■ TASK OBJECTIVE: I would like every line of the records below that contains the word "select" copied.

■ TASK INPUTS:
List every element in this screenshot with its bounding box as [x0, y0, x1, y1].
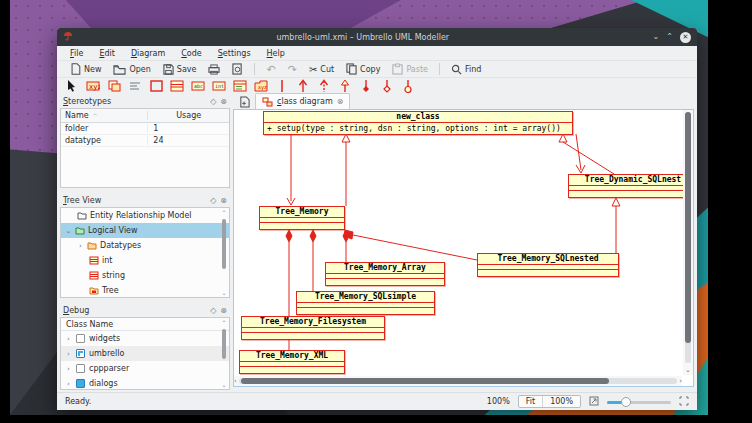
horizontal-scrollbar[interactable]: ‹ ›	[234, 376, 682, 386]
fit-button[interactable]: Fit	[519, 396, 542, 407]
checkbox-umbrello[interactable]	[76, 349, 85, 358]
menu-settings[interactable]: Settings	[211, 48, 258, 59]
maximize-icon[interactable]: ⌃	[666, 33, 673, 41]
table-row[interactable]: datatype 24	[61, 135, 229, 147]
uml-class-tree-memory[interactable]: Tree_Memory	[259, 206, 345, 230]
vertical-scrollbar[interactable]: ⌄	[683, 110, 693, 375]
menu-edit[interactable]: Edit	[92, 48, 122, 59]
new-button[interactable]: New	[65, 61, 106, 77]
debug-scrollbar[interactable]: ⌃ ⌄	[220, 319, 228, 388]
dock-float-icon[interactable]: ◇	[210, 196, 216, 205]
tree-item-tree[interactable]: Tree	[61, 283, 229, 298]
zoom-level-label: 100%	[487, 397, 510, 406]
print-preview-button[interactable]	[227, 61, 248, 77]
containment-tool[interactable]	[401, 79, 415, 93]
close-icon[interactable]: ✕	[680, 32, 691, 43]
dock-float-icon[interactable]: ◇	[210, 306, 216, 315]
dock-close-icon[interactable]: ⊗	[220, 196, 227, 205]
svg-text:int: int	[215, 82, 224, 88]
cut-button[interactable]: ✂ Cut	[304, 62, 339, 77]
tree-item-entity-relationship-model[interactable]: Entity Relationship Model	[61, 208, 229, 223]
tree-item-string[interactable]: string	[61, 268, 229, 283]
scroll-right-icon: ›	[679, 378, 682, 385]
debug-dock-title: Debug	[63, 306, 210, 315]
zoom-100-button[interactable]: 100%	[542, 396, 580, 407]
debug-item-widgets[interactable]: › widgets	[61, 331, 229, 346]
uml-class-tree-memory-sqlsimple[interactable]: Tree_Memory_SQLsimple	[296, 291, 435, 315]
debug-item-cppparser[interactable]: › cppparser	[61, 361, 229, 376]
tab-close-icon[interactable]: ⊗	[337, 97, 344, 106]
dock-close-icon[interactable]: ⊗	[220, 97, 227, 106]
stereotypes-dock-header[interactable]: Stereotypes ◇ ⊗	[60, 94, 230, 108]
note-tool[interactable]	[107, 79, 121, 93]
zoom-slider-handle[interactable]	[621, 397, 631, 407]
zoom-slider[interactable]	[607, 397, 671, 407]
association-tool[interactable]	[275, 79, 289, 93]
vertical-scrollbar-thumb[interactable]	[685, 112, 691, 343]
tree-item-datatypes[interactable]: › Datatypes	[61, 238, 229, 253]
debug-item-umbrello[interactable]: › umbrello	[61, 346, 229, 361]
debug-dock: Debug ◇ ⊗ Class Name › widgets › umbrell…	[60, 303, 230, 390]
new-tab-button[interactable]	[235, 94, 253, 109]
horizontal-scrollbar-thumb[interactable]	[241, 378, 609, 384]
directed-association-tool[interactable]	[296, 79, 310, 93]
redo-button[interactable]: ↷	[283, 61, 302, 78]
select-tool[interactable]	[65, 79, 79, 93]
text-tool[interactable]: xyz	[86, 79, 100, 93]
fullscreen-icon[interactable]	[679, 396, 689, 408]
package-tool[interactable]: xyz	[254, 79, 268, 93]
undo-button[interactable]: ↶	[261, 61, 280, 78]
new-file-icon	[70, 63, 81, 75]
checkbox-widgets[interactable]	[76, 334, 85, 343]
tab-class-diagram[interactable]: class diagram ⊗	[255, 93, 350, 109]
copy-button[interactable]: Copy	[341, 61, 385, 77]
class-tool[interactable]	[170, 79, 184, 93]
find-button[interactable]: Find	[446, 62, 486, 77]
align-lines-tool[interactable]	[128, 79, 142, 93]
uml-class-tree-memory-sqlnested[interactable]: Tree_Memory_SQLnested	[477, 253, 619, 277]
uml-class-new-class[interactable]: new_class + setup(type : string, dsn : s…	[263, 111, 573, 135]
dock-float-icon[interactable]: ◇	[210, 97, 216, 106]
main-content: Stereotypes ◇ ⊗ Name ^ Usage folder 1	[57, 92, 697, 392]
print-button[interactable]	[203, 62, 225, 77]
tree-item-int[interactable]: int	[61, 253, 229, 268]
svg-text:xyz: xyz	[258, 84, 267, 91]
umbrello-window: umbrello-uml.xmi – Umbrello UML Modeller…	[57, 28, 697, 410]
zoom-select-icon[interactable]	[589, 396, 599, 408]
menu-file[interactable]: File	[63, 48, 90, 59]
tree-view-dock-header[interactable]: Tree View ◇ ⊗	[60, 193, 230, 207]
uml-class-tree-memory-array[interactable]: Tree_Memory_Array	[325, 262, 445, 286]
checkbox-dialogs[interactable]	[76, 379, 85, 388]
open-button[interactable]: Open	[108, 62, 155, 77]
menu-help[interactable]: Help	[260, 48, 292, 59]
debug-dock-header[interactable]: Debug ◇ ⊗	[60, 303, 230, 317]
tree-view-scrollbar[interactable]: ⌃ ⌄	[220, 209, 228, 296]
dock-close-icon[interactable]: ⊗	[220, 306, 227, 315]
aggregation-tool[interactable]	[380, 79, 394, 93]
save-button[interactable]: Save	[158, 62, 202, 77]
uml-class-tree-memory-xml[interactable]: Tree_Memory_XML	[239, 350, 345, 374]
uml-operation: + setup(type : string, dsn : string, opt…	[264, 123, 572, 134]
generalization-tool[interactable]	[338, 79, 352, 93]
box-tool[interactable]	[149, 79, 163, 93]
table-row[interactable]: folder 1	[61, 123, 229, 135]
interface-tool[interactable]: abc	[191, 79, 205, 93]
debug-item-dialogs[interactable]: › dialogs	[61, 376, 229, 390]
menu-diagram[interactable]: Diagram	[124, 48, 172, 59]
diagram-canvas[interactable]: new_class + setup(type : string, dsn : s…	[233, 109, 694, 387]
menu-code[interactable]: Code	[174, 48, 209, 59]
uml-class-tree-dynamic-sqlnest[interactable]: Tree_Dynamic_SQLnest	[568, 174, 694, 198]
titlebar[interactable]: umbrello-uml.xmi – Umbrello UML Modeller…	[57, 28, 697, 46]
debug-column-header[interactable]: Class Name	[61, 318, 229, 331]
dependency-tool[interactable]	[317, 79, 331, 93]
uml-class-tree-memory-filesystem[interactable]: Tree_Memory_Filesystem	[241, 316, 385, 340]
datatype-tool[interactable]: int	[212, 79, 226, 93]
minimize-icon[interactable]: ⌄	[653, 33, 660, 41]
scroll-down-icon: ⌄	[220, 381, 228, 388]
tree-item-logical-view[interactable]: ⌄ Logical View	[61, 223, 229, 238]
checkbox-cppparser[interactable]	[76, 364, 85, 373]
paste-button[interactable]: Paste	[387, 61, 433, 77]
stereotypes-table-header[interactable]: Name ^ Usage	[61, 109, 229, 123]
enum-tool[interactable]	[233, 79, 247, 93]
composition-tool[interactable]	[359, 79, 373, 93]
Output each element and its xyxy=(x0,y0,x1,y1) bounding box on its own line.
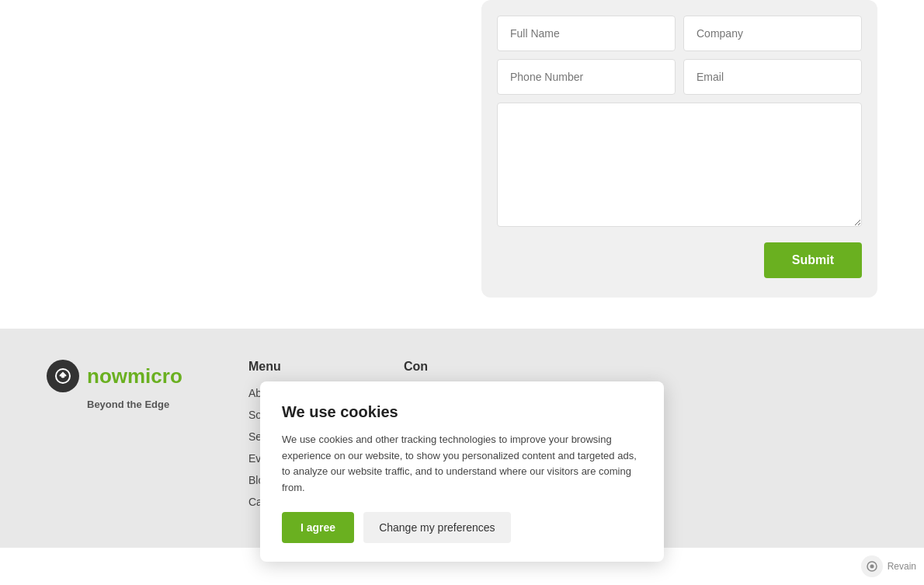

■ FINISHED EXERCISE:
select-tool[interactable]	[65, 79, 79, 93]
zoom-select-icon[interactable]	[589, 396, 599, 408]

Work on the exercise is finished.